TASK:
Search the entries below for "Coun" and copy each matching line.

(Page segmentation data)
────────────────────────────────────────

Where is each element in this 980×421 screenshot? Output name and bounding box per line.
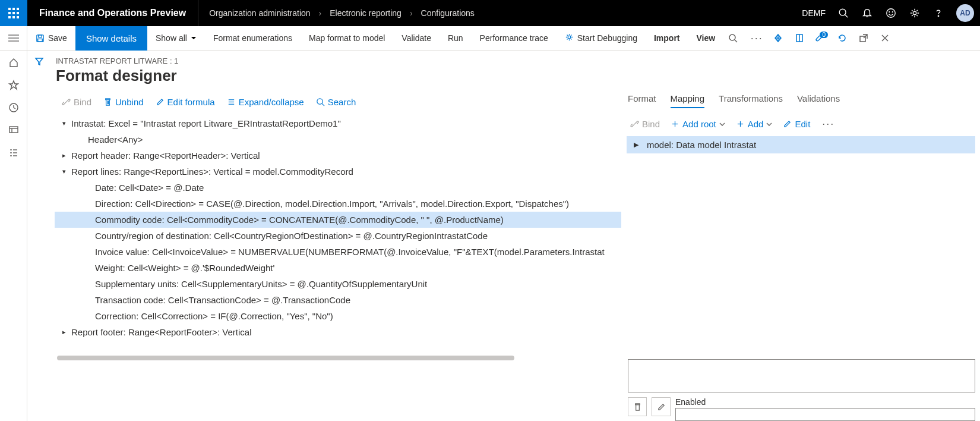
home-icon[interactable] <box>8 56 20 68</box>
binding-textarea[interactable] <box>628 359 975 392</box>
unbind-button[interactable]: Unbind <box>99 95 148 109</box>
map-bind-button[interactable]: Bind <box>628 118 662 130</box>
show-all-button[interactable]: Show all <box>147 26 205 51</box>
breadcrumb-item[interactable]: Organization administration <box>209 8 310 18</box>
svg-point-48 <box>317 99 323 104</box>
caret-down-icon[interactable]: ▾ <box>59 120 69 127</box>
view-button[interactable]: View <box>688 26 724 51</box>
tab-validations[interactable]: Validations <box>797 91 840 108</box>
diamond-icon[interactable] <box>769 26 788 51</box>
validate-button[interactable]: Validate <box>393 26 440 51</box>
tree-row[interactable]: ▾Intrastat: Excel = "Intrastat report Li… <box>55 115 621 131</box>
tree-row[interactable]: Transaction code: Cell<TransactionCode> … <box>55 292 621 308</box>
tree-row[interactable]: ▸Report footer: Range<ReportFooter>: Ver… <box>55 324 621 340</box>
favorite-icon[interactable] <box>8 79 20 91</box>
tree-node-label: Direction: Cell<Direction> = CASE(@.Dire… <box>93 199 569 209</box>
delete-binding-button[interactable] <box>628 397 647 416</box>
edit-formula-button[interactable]: Edit formula <box>151 95 220 109</box>
filter-icon[interactable] <box>34 56 44 68</box>
nav-hamburger[interactable] <box>0 26 27 51</box>
map-edit-button[interactable]: Edit <box>780 118 813 130</box>
tree-row[interactable]: ▸Report header: Range<ReportHeader>: Ver… <box>55 147 621 164</box>
enabled-input[interactable] <box>675 408 975 421</box>
start-debug-label: Start Debugging <box>577 33 637 43</box>
add-button[interactable]: Add <box>734 118 775 130</box>
performance-trace-button[interactable]: Performance trace <box>472 26 557 51</box>
tab-format[interactable]: Format <box>628 91 656 108</box>
tree-row[interactable]: Weight: Cell<Weight> = @.'$RoundedWeight… <box>55 260 621 276</box>
office-icon[interactable] <box>790 26 809 51</box>
tree-row[interactable]: Header<Any> <box>55 131 621 147</box>
svg-rect-3 <box>8 12 11 14</box>
caret-right-icon[interactable]: ▸ <box>59 328 69 336</box>
add-root-button[interactable]: Add root <box>668 118 728 130</box>
popout-icon[interactable] <box>854 26 873 51</box>
tree-row[interactable]: ▾Report lines: Range<ReportLines>: Verti… <box>55 164 621 180</box>
smiley-icon[interactable] <box>879 0 903 26</box>
tree-row[interactable]: Direction: Cell<Direction> = CASE(@.Dire… <box>55 196 621 212</box>
save-label: Save <box>48 33 67 43</box>
format-enumerations-button[interactable]: Format enumerations <box>205 26 301 51</box>
tree-row[interactable]: Correction: Cell<Correction> = IF(@.Corr… <box>55 308 621 324</box>
tree-row[interactable]: Invoice value: Cell<InvoiceValue> = NUMB… <box>55 244 621 260</box>
tree-row[interactable]: Date: Cell<Date> = @.Date <box>55 180 621 196</box>
svg-rect-54 <box>635 403 640 404</box>
company-selector[interactable]: DEMF <box>796 8 832 18</box>
horizontal-scrollbar[interactable] <box>57 356 514 360</box>
save-button[interactable]: Save <box>27 26 75 51</box>
search-action-icon[interactable] <box>723 26 742 51</box>
tab-mapping[interactable]: Mapping <box>671 91 705 108</box>
caret-down-icon[interactable]: ▾ <box>59 168 69 175</box>
svg-line-10 <box>845 15 848 18</box>
bell-icon[interactable] <box>855 0 879 26</box>
map-format-button[interactable]: Map format to model <box>301 26 393 51</box>
show-details-button[interactable]: Show details <box>75 26 147 51</box>
gear-icon[interactable] <box>903 0 927 26</box>
tree-row[interactable]: Country/region of destination: Cell<Coun… <box>55 228 621 244</box>
breadcrumb-item[interactable]: Configurations <box>421 8 475 18</box>
attachments-icon[interactable]: 0 <box>811 26 830 51</box>
workspace-icon[interactable] <box>8 124 20 136</box>
svg-point-24 <box>729 34 735 40</box>
search-icon[interactable] <box>832 0 855 26</box>
tab-transformations[interactable]: Transformations <box>719 91 783 108</box>
tree-node-label: Country/region of destination: Cell<Coun… <box>93 231 488 241</box>
expand-collapse-button[interactable]: Expand/collapse <box>222 95 309 109</box>
caret-right-icon[interactable]: ▶ <box>631 141 641 149</box>
svg-line-49 <box>322 103 324 106</box>
tree-search-button[interactable]: Search <box>311 95 361 109</box>
refresh-icon[interactable] <box>833 26 852 51</box>
recent-icon[interactable] <box>8 102 20 114</box>
svg-rect-6 <box>8 16 11 18</box>
caret-right-icon[interactable]: ▸ <box>59 152 69 159</box>
search-label: Search <box>328 97 356 107</box>
bind-button[interactable]: Bind <box>57 95 96 109</box>
svg-rect-7 <box>12 16 15 18</box>
run-button[interactable]: Run <box>440 26 472 51</box>
chevron-right-icon: › <box>410 8 413 18</box>
more-ellipsis-icon[interactable]: ··· <box>747 26 766 51</box>
model-node[interactable]: ▶ model: Data model Intrastat <box>627 136 975 153</box>
tree-row[interactable]: Commodity code: Cell<CommodityCode> = CO… <box>55 212 621 228</box>
tree-node-label: Header<Any> <box>86 134 143 144</box>
svg-rect-4 <box>12 12 15 14</box>
breadcrumb-item[interactable]: Electronic reporting <box>330 8 402 18</box>
tree-node-label: Transaction code: Cell<TransactionCode> … <box>93 295 350 305</box>
svg-rect-33 <box>10 127 18 133</box>
edit-formula-label: Edit formula <box>167 97 215 107</box>
map-more-icon[interactable]: ··· <box>818 118 838 130</box>
help-icon[interactable] <box>927 0 950 26</box>
modules-icon[interactable] <box>8 147 20 159</box>
import-button[interactable]: Import <box>646 26 688 51</box>
app-title[interactable]: Finance and Operations Preview <box>27 0 198 26</box>
svg-point-15 <box>913 11 916 14</box>
tree-row[interactable]: Supplementary units: Cell<SupplementaryU… <box>55 276 621 292</box>
close-icon[interactable] <box>875 26 894 51</box>
edit-binding-button[interactable] <box>652 397 671 416</box>
app-launcher[interactable] <box>0 0 27 26</box>
avatar[interactable]: AD <box>956 4 974 22</box>
start-debugging-button[interactable]: Start Debugging <box>557 26 646 51</box>
svg-rect-2 <box>17 8 19 10</box>
bind-label: Bind <box>74 97 91 107</box>
unbind-label: Unbind <box>115 97 144 107</box>
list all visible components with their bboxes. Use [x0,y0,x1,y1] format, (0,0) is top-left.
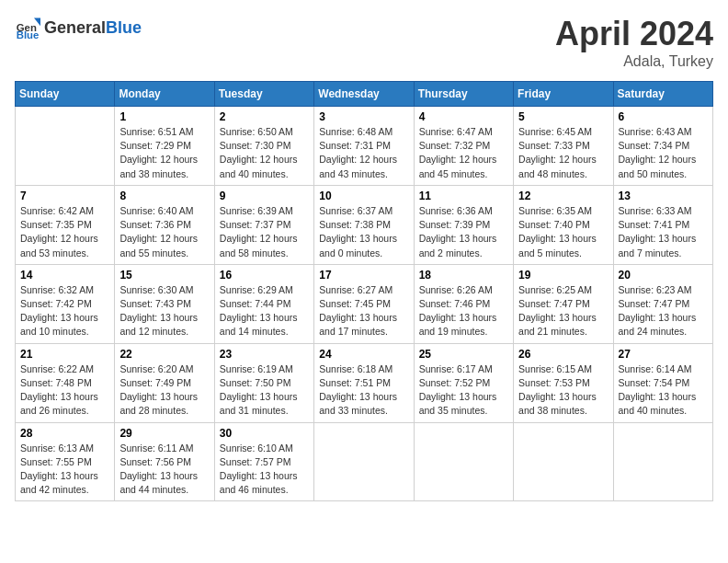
day-number: 25 [419,348,508,361]
calendar-cell: 5Sunrise: 6:45 AMSunset: 7:33 PMDaylight… [514,107,613,186]
logo: Gen Blue GeneralBlue [15,15,142,40]
calendar-cell: 17Sunrise: 6:27 AMSunset: 7:45 PMDayligh… [314,264,414,343]
day-number: 12 [518,190,608,202]
cell-info: Sunrise: 6:37 AMSunset: 7:38 PMDaylight:… [319,204,408,260]
day-number: 2 [220,110,309,123]
calendar-cell: 27Sunrise: 6:14 AMSunset: 7:54 PMDayligh… [613,343,712,422]
calendar-week-row: 7Sunrise: 6:42 AMSunset: 7:35 PMDaylight… [16,185,713,264]
cell-info: Sunrise: 6:35 AMSunset: 7:40 PMDaylight:… [518,204,608,260]
day-number: 29 [119,427,209,440]
calendar-week-row: 14Sunrise: 6:32 AMSunset: 7:42 PMDayligh… [16,264,713,343]
cell-info: Sunrise: 6:20 AMSunset: 7:49 PMDaylight:… [119,362,209,419]
weekday-header-saturday: Saturday [613,82,712,107]
calendar-cell: 11Sunrise: 6:36 AMSunset: 7:39 PMDayligh… [414,185,513,264]
calendar-cell: 3Sunrise: 6:48 AMSunset: 7:31 PMDaylight… [314,107,414,186]
day-number: 17 [319,269,408,282]
cell-info: Sunrise: 6:27 AMSunset: 7:45 PMDaylight:… [319,283,408,339]
calendar-cell: 1Sunrise: 6:51 AMSunset: 7:29 PMDaylight… [115,107,214,186]
weekday-header-sunday: Sunday [16,82,115,107]
calendar-cell: 16Sunrise: 6:29 AMSunset: 7:44 PMDayligh… [214,264,313,343]
day-number: 23 [220,348,309,361]
cell-info: Sunrise: 6:30 AMSunset: 7:43 PMDaylight:… [119,283,209,339]
cell-info: Sunrise: 6:43 AMSunset: 7:34 PMDaylight:… [619,125,708,181]
calendar-cell: 29Sunrise: 6:11 AMSunset: 7:56 PMDayligh… [115,422,214,501]
calendar-cell: 13Sunrise: 6:33 AMSunset: 7:41 PMDayligh… [613,185,712,264]
day-number: 19 [518,269,608,282]
logo-text-general: General [44,18,106,37]
calendar-cell: 23Sunrise: 6:19 AMSunset: 7:50 PMDayligh… [214,343,313,422]
cell-info: Sunrise: 6:26 AMSunset: 7:46 PMDaylight:… [419,283,508,339]
calendar-cell: 12Sunrise: 6:35 AMSunset: 7:40 PMDayligh… [514,185,613,264]
calendar-cell: 6Sunrise: 6:43 AMSunset: 7:34 PMDaylight… [613,107,712,186]
cell-info: Sunrise: 6:42 AMSunset: 7:35 PMDaylight:… [20,204,109,260]
cell-info: Sunrise: 6:22 AMSunset: 7:48 PMDaylight:… [20,362,109,419]
weekday-header-monday: Monday [115,82,214,107]
day-number: 21 [20,348,109,361]
day-number: 11 [419,190,508,202]
calendar-cell: 14Sunrise: 6:32 AMSunset: 7:42 PMDayligh… [16,264,115,343]
calendar-cell: 20Sunrise: 6:23 AMSunset: 7:47 PMDayligh… [613,264,712,343]
calendar-week-row: 1Sunrise: 6:51 AMSunset: 7:29 PMDaylight… [16,107,713,186]
calendar-cell: 15Sunrise: 6:30 AMSunset: 7:43 PMDayligh… [115,264,214,343]
calendar-cell: 30Sunrise: 6:10 AMSunset: 7:57 PMDayligh… [214,422,313,501]
cell-info: Sunrise: 6:39 AMSunset: 7:37 PMDaylight:… [220,204,309,260]
cell-info: Sunrise: 6:23 AMSunset: 7:47 PMDaylight:… [619,283,708,339]
calendar-cell [414,422,513,501]
calendar-cell: 18Sunrise: 6:26 AMSunset: 7:46 PMDayligh… [414,264,513,343]
cell-info: Sunrise: 6:14 AMSunset: 7:54 PMDaylight:… [619,362,708,419]
calendar-cell: 8Sunrise: 6:40 AMSunset: 7:36 PMDaylight… [115,185,214,264]
cell-info: Sunrise: 6:25 AMSunset: 7:47 PMDaylight:… [518,283,608,339]
weekday-header-thursday: Thursday [414,82,513,107]
logo-text-blue: Blue [106,18,142,37]
day-number: 5 [518,110,608,123]
day-number: 7 [20,190,109,202]
weekday-header-friday: Friday [514,82,613,107]
calendar-week-row: 28Sunrise: 6:13 AMSunset: 7:55 PMDayligh… [16,422,713,501]
day-number: 13 [619,190,708,202]
cell-info: Sunrise: 6:36 AMSunset: 7:39 PMDaylight:… [419,204,508,260]
cell-info: Sunrise: 6:47 AMSunset: 7:32 PMDaylight:… [419,125,508,181]
day-number: 26 [518,348,608,361]
cell-info: Sunrise: 6:11 AMSunset: 7:56 PMDaylight:… [119,442,209,498]
weekday-header-tuesday: Tuesday [214,82,313,107]
title-location: Adala, Turkey [555,53,713,70]
cell-info: Sunrise: 6:45 AMSunset: 7:33 PMDaylight:… [518,125,608,181]
day-number: 16 [220,269,309,282]
day-number: 1 [119,110,209,123]
cell-info: Sunrise: 6:13 AMSunset: 7:55 PMDaylight:… [20,442,109,498]
day-number: 30 [220,427,309,440]
calendar-cell [314,422,414,501]
calendar-cell [613,422,712,501]
day-number: 8 [119,190,209,202]
day-number: 24 [319,348,408,361]
cell-info: Sunrise: 6:29 AMSunset: 7:44 PMDaylight:… [220,283,309,339]
cell-info: Sunrise: 6:19 AMSunset: 7:50 PMDaylight:… [220,362,309,419]
cell-info: Sunrise: 6:18 AMSunset: 7:51 PMDaylight:… [319,362,408,419]
day-number: 3 [319,110,408,123]
title-block: April 2024 Adala, Turkey [555,15,713,70]
calendar-cell [16,107,115,186]
calendar-cell: 28Sunrise: 6:13 AMSunset: 7:55 PMDayligh… [16,422,115,501]
day-number: 15 [119,269,209,282]
cell-info: Sunrise: 6:40 AMSunset: 7:36 PMDaylight:… [119,204,209,260]
calendar-cell: 2Sunrise: 6:50 AMSunset: 7:30 PMDaylight… [214,107,313,186]
calendar-cell: 22Sunrise: 6:20 AMSunset: 7:49 PMDayligh… [115,343,214,422]
day-number: 22 [119,348,209,361]
cell-info: Sunrise: 6:33 AMSunset: 7:41 PMDaylight:… [619,204,708,260]
day-number: 9 [220,190,309,202]
calendar-cell: 26Sunrise: 6:15 AMSunset: 7:53 PMDayligh… [514,343,613,422]
cell-info: Sunrise: 6:17 AMSunset: 7:52 PMDaylight:… [419,362,508,419]
calendar-cell: 19Sunrise: 6:25 AMSunset: 7:47 PMDayligh… [514,264,613,343]
calendar-table: SundayMondayTuesdayWednesdayThursdayFrid… [15,81,713,501]
svg-text:Blue: Blue [17,29,40,40]
title-month: April 2024 [555,15,713,53]
calendar-cell: 7Sunrise: 6:42 AMSunset: 7:35 PMDaylight… [16,185,115,264]
cell-info: Sunrise: 6:10 AMSunset: 7:57 PMDaylight:… [220,442,309,498]
calendar-cell: 4Sunrise: 6:47 AMSunset: 7:32 PMDaylight… [414,107,513,186]
cell-info: Sunrise: 6:51 AMSunset: 7:29 PMDaylight:… [119,125,209,181]
calendar-cell: 24Sunrise: 6:18 AMSunset: 7:51 PMDayligh… [314,343,414,422]
day-number: 6 [619,110,708,123]
weekday-header-row: SundayMondayTuesdayWednesdayThursdayFrid… [16,82,713,107]
calendar-cell: 10Sunrise: 6:37 AMSunset: 7:38 PMDayligh… [314,185,414,264]
page-header: Gen Blue GeneralBlue April 2024 Adala, T… [15,15,713,70]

────────────────────────────────────────

OUTPUT OF THE EXERCISE:
tree-row[interactable]: Country/region of destination: Cell<Coun… <box>55 228 621 244</box>
tree-node-label: Country/region of destination: Cell<Coun… <box>93 231 488 241</box>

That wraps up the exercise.